From the FAA Historical Chronology, 1926-1996...

” Jul 6, 1936: Federal air traffic control began as the Bureau of Air Commerce took over operation of the three airway traffic control centers at Newark, Chicago, and Cleveland. Up to this time, these centers had been operated by private airline companies (see Dec 1, 1935). The centers were placed under Earl F. Ward, whose appointment as Supervisor, Airway Traffic Control, had been announced on Mar 6, 1936. Ward reported to the chief of the Airline Inspection Service within the Air Regulation Division. When the Bureau assumed control of the centers, it hired fifteen center employees to become the original Federal corps of airway controllers. “

Yes-sir-re-Bob, it’s a banner day for Air Traffic Control. Don’t just take my word for it.

”Jul 6, 1986: President Reagan proclaimed this to be National Air Traffic Control Day in honor of the 50th anniversary of Federal involvement in controlling air traffic (see Jul 6, 1936). FAA personnel throughout the nation observed the occasion with ceremonies and celebrations. “

I must have been off that day. I don’t remember any “ceremonies” or “celebrations.” I do remember getting my butt kicked on a regular basis by the volume of traffic we were working at the time. But before I go off on a tangent...

I think it important to note that “business” asked the “government” to provide this air traffic control service. The operative word below being “uniform.” As in “a uniform system of air traffic control.”

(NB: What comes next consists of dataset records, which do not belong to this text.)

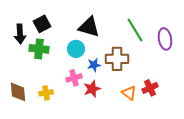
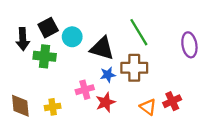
black triangle: (89, 27) -> (102, 48), moved
green line: (135, 30) -> (139, 32), moved
cyan circle: (76, 49) -> (72, 37), moved

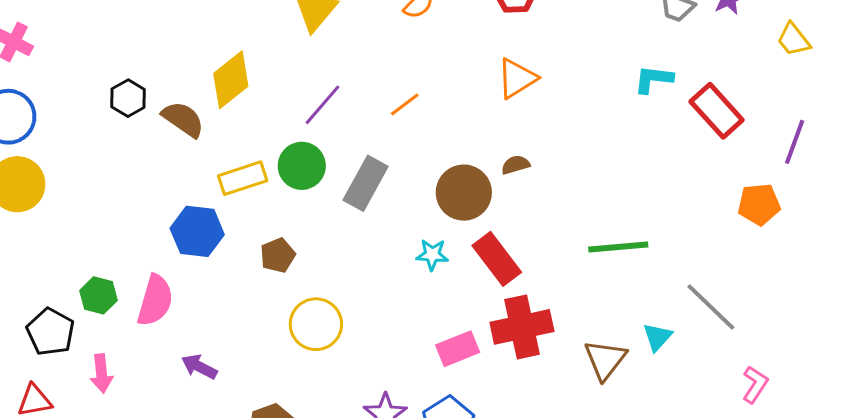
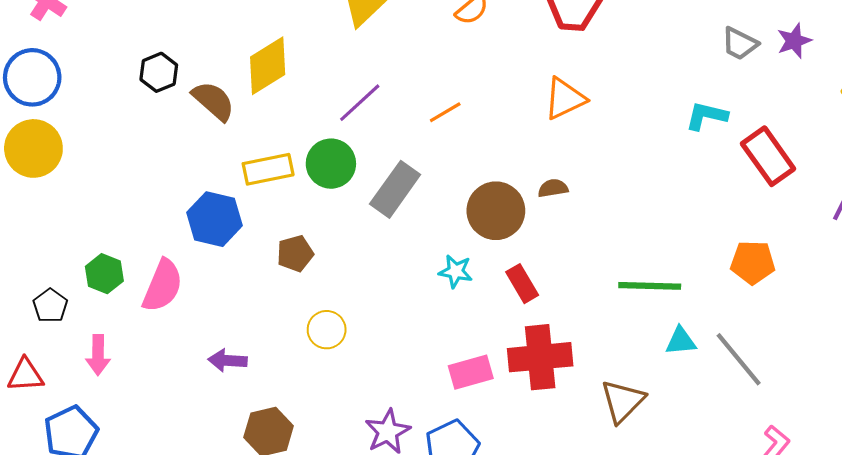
orange pentagon: (759, 204) -> (753, 262), moved
red rectangle: (497, 259) -> (522, 284), size x0.7
yellow circle: (316, 324) -> (327, 330), size x0.7
black pentagon: (51, 332) -> (50, 306), size x0.7
cyan triangle: (657, 337) -> (681, 341), moved, turned 36
purple arrow: (199, 367) -> (228, 361), moved, turned -30

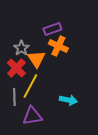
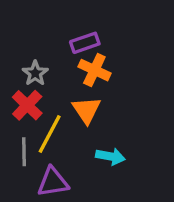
orange triangle: (36, 59) -> (86, 110), moved

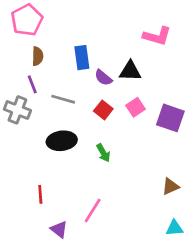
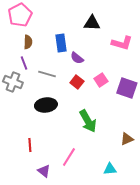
pink L-shape: (157, 36) -> (122, 43), moved
black triangle: (130, 71) -> (92, 23), moved
green arrow: (103, 153) -> (88, 121), moved, size x1.6
cyan triangle: (174, 228) -> (110, 169), moved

”Nov 12-14, 1935: Representatives of all segments of the aviation community, except manufacturers, met at he Commerce Building in Washington, D.C., with Bureau of Air Commerce officials to discuss airway traffic control. Although the conferees agreed that the Bureau should establish a uniform system of air traffic control, a lack of funding prevented it from assuming control. Director of Air Commerce Vidal convinced the airline operators to establish airway traffic control immediately and promised that in 90 to 120 days the Bureau of Air Commerce would take over the operations. (See Mar 24, 1936.) On Nov 15, Vidal approved an interairline air traffic agreement between carriers flying the Chicago-Cleveland-Newark airway. He also relaxed the general ban on instrument flying by private fliers (see Nov 1, 1935). Those pilots could now fly by instruments if they filed a flight plan with the Bureau of Air Commerce and with at least one airline flying over the route they planned to use. “

”Dec 1, 1935: A consortium of airline companies organized and manned the first airway traffic control center at Newark, N.J. It provided information to airline pilots on the whereabouts of planes other than their own in the Newark vicinity during weather conditions requiring instrument flying. Two additional centers, similarly organized and staffed, opened several months later: Chicago in Apr 1936, Cleveland in Jun 1936. (See Jul 6, 1936, and Nov 12-14, 1935.) “

“Uniform” and “innovative” (or “cutting edge”) don’t actually mix well. It makes it real easy for critics to use the word “antiquated.” While everyone recognizes that the ATC system in New York needs to be modernized, they are reluctant to spend the equivalent funds needed to modernize that ATC system in Montana. Yet, airplanes can only carry so much navigational equipment. And since airplanes that fly in Montana like to fly to New York (and L.A. and Atlanta) that navigation system (and everything else that interacts with ATC) must be “uniform.”

And you thought the personal computer industry had “backwards compatibility” issues.